**WHAT IS REQUIRED**
A single number is needed: how many lines of the data below contain "grandes".

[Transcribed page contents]
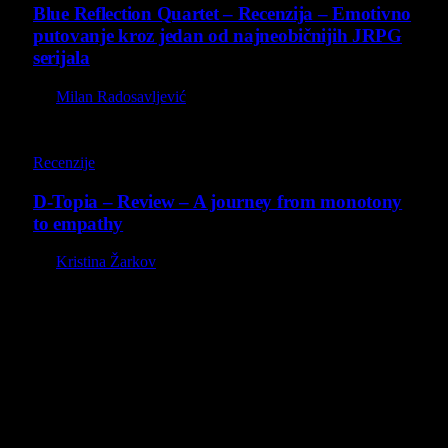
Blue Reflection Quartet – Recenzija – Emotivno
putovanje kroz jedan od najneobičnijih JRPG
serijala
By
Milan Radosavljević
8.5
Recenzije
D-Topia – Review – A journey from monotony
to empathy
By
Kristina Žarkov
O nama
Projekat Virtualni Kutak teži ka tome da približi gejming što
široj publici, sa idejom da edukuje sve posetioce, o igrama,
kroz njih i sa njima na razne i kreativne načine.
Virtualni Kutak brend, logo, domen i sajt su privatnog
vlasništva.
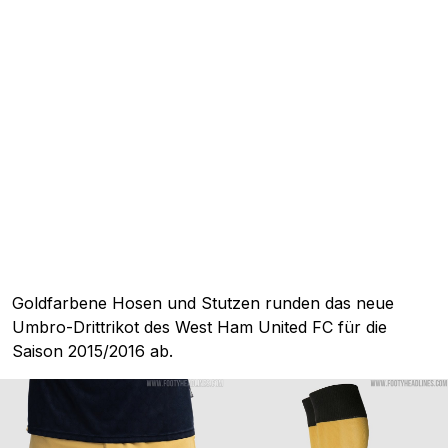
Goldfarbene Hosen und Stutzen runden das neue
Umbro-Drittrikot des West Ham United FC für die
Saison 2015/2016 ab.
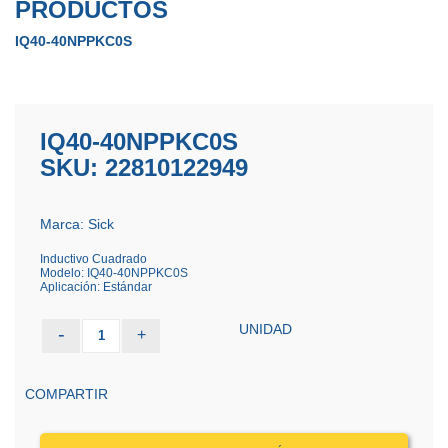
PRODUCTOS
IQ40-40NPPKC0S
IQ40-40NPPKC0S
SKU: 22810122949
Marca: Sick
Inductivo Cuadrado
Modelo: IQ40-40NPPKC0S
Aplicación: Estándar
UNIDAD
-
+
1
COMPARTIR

---

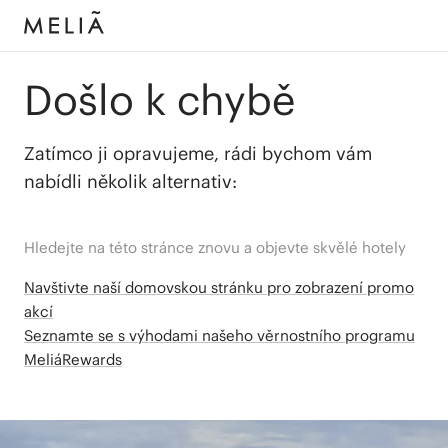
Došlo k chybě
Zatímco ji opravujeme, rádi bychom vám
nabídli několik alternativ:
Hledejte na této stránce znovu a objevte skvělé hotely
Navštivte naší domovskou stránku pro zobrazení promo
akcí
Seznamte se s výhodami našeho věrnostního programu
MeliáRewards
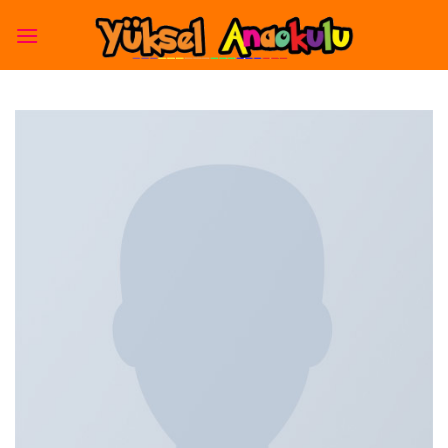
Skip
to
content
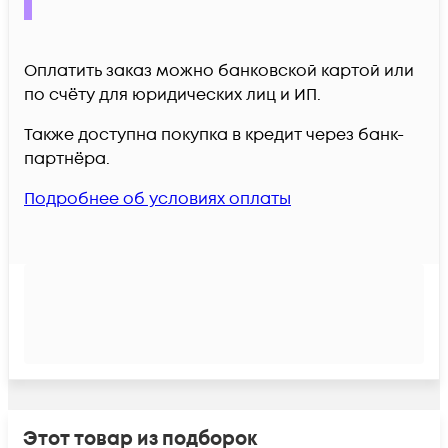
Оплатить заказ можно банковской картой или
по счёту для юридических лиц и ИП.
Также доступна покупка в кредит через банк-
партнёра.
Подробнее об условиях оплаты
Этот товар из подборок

--

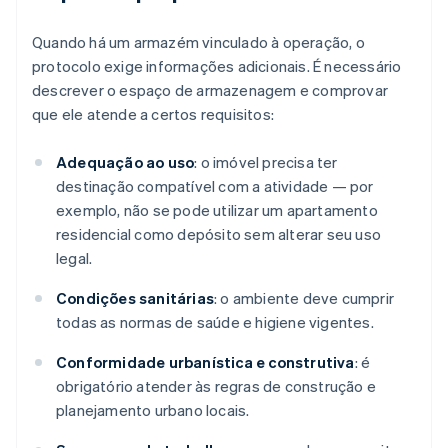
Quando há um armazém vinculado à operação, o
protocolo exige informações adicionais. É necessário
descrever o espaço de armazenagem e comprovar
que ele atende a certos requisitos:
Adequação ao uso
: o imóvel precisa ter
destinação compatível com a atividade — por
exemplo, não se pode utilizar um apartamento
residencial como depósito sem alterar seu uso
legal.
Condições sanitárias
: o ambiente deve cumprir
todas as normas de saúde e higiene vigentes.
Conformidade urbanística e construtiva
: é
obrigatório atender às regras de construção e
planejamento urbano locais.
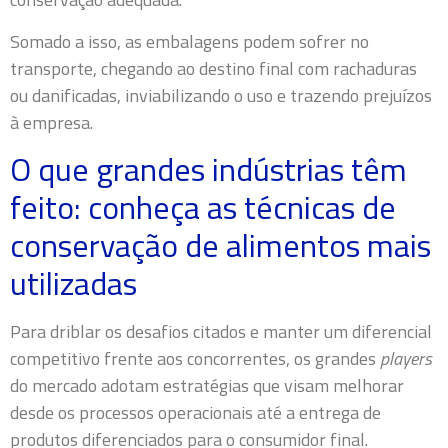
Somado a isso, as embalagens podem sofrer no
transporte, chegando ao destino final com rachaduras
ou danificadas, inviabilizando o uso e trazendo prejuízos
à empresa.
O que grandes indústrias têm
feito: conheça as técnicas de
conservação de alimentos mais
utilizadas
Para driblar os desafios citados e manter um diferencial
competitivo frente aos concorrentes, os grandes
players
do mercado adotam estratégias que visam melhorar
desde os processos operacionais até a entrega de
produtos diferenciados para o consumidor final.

**TASK RESULT**
2